Before you know it, you have a spreadsheet presented at the start of every sprint planning call – how many people are on the team, how many points has the team achieved over the last 5 sprints, how many people are available in the next sprint. Suddenly, by the power of excel formulas, you have a number of points allocated to each developer, and because someone is on holiday next sprint they are expected to complete half as many points as normal.

If it sounds convenient, it’s not. If it sounds efficient, it’s not.

What you’ve just bore witness to is the implementation of a toxic way of working which encourages rushing, poor solutions and metrics gaining from your developers, and the treatment of people as production lines from whoever’s bright idea this spreadsheet was. Best intentions aren’t a redeeming quality here.

Development is not a sausage machine – your team is not chugging through their target output of nicely packaged items, passively waiting for input and giving a predetermined output.
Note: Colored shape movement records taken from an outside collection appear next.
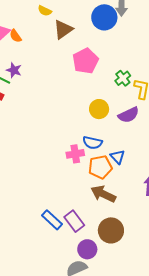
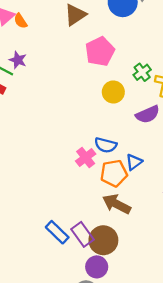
yellow circle: (99, 109) -> (113, 92), moved
pink cross: (75, 154) -> (86, 157), turned -30
blue triangle: (118, 157) -> (134, 162), turned 35
brown circle: (111, 230) -> (103, 240), moved

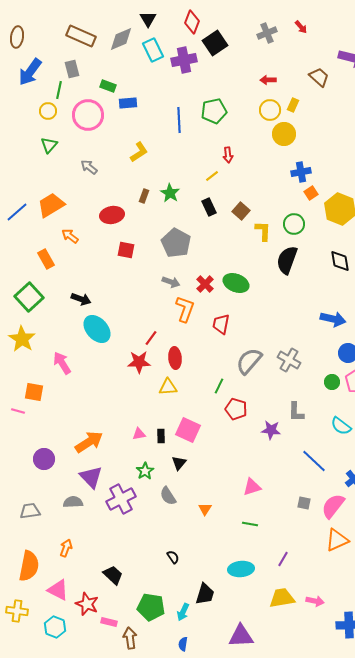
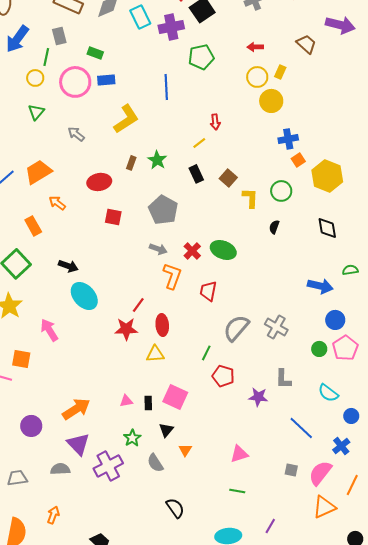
blue rectangle: (128, 103) -> (106, 80), moved
green pentagon: (214, 111) -> (201, 57), moved
yellow L-shape: (139, 152) -> (126, 119), size x1.4
black semicircle: (287, 260) -> (274, 227), size x0.5
orange triangle: (205, 509) -> (185, 450), moved
black semicircle: (173, 557) -> (175, 508), moved, size x1.5

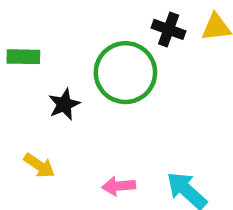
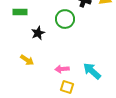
green circle: (125, 73) -> (65, 19), size x0.7

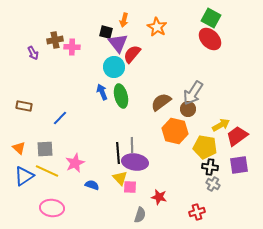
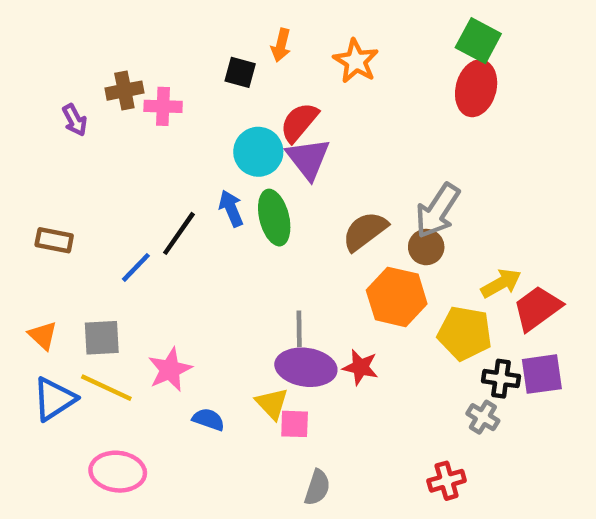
red ellipse: (210, 39) -> (476, 88), turned 60
purple triangle: (118, 43) -> (308, 159), moved
black line: (118, 153) -> (179, 233), moved, turned 40
black cross: (210, 167) -> (501, 379), moved
red star: (159, 197) -> (360, 367), moved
Development is a creative, knowledge based activity, as much an art as a science, and is rarely bound by simple predictability.

Any spreadsheet mapping points to people to sprints is wrong in essence. It assumes that all work is homogenous. It isn’t. Treating it as such leads to unrealistic output expectations, missed targets, stress and friction. I encourage you to do away with them because of this.

Summing up

Flies are interested in chocolate ice cream and dog muck in relatively equal measure. They might look similar as a distance but one is distinctly less scrumptious than the other.

Similarly, story points are a nice way of considering complexity of a project or backlog and giving us a simulacrum to help with business planning. Trying to use them as a short cut to time, resource or level of output it likely to leave a bad taste in everyone’s mouth.

If you’re going to use Scrum and story points, you have to implement a 2 tier process. Points exist to talk about complexity, what might go wrong and whether any given investment is worth it based on previous experience with similar complexity. It is a metric which should face out from the development team to help steer decision making. It is not a number to check delivery, a stick to urge on your dev team or a shortcut for the lazy to plan or report by.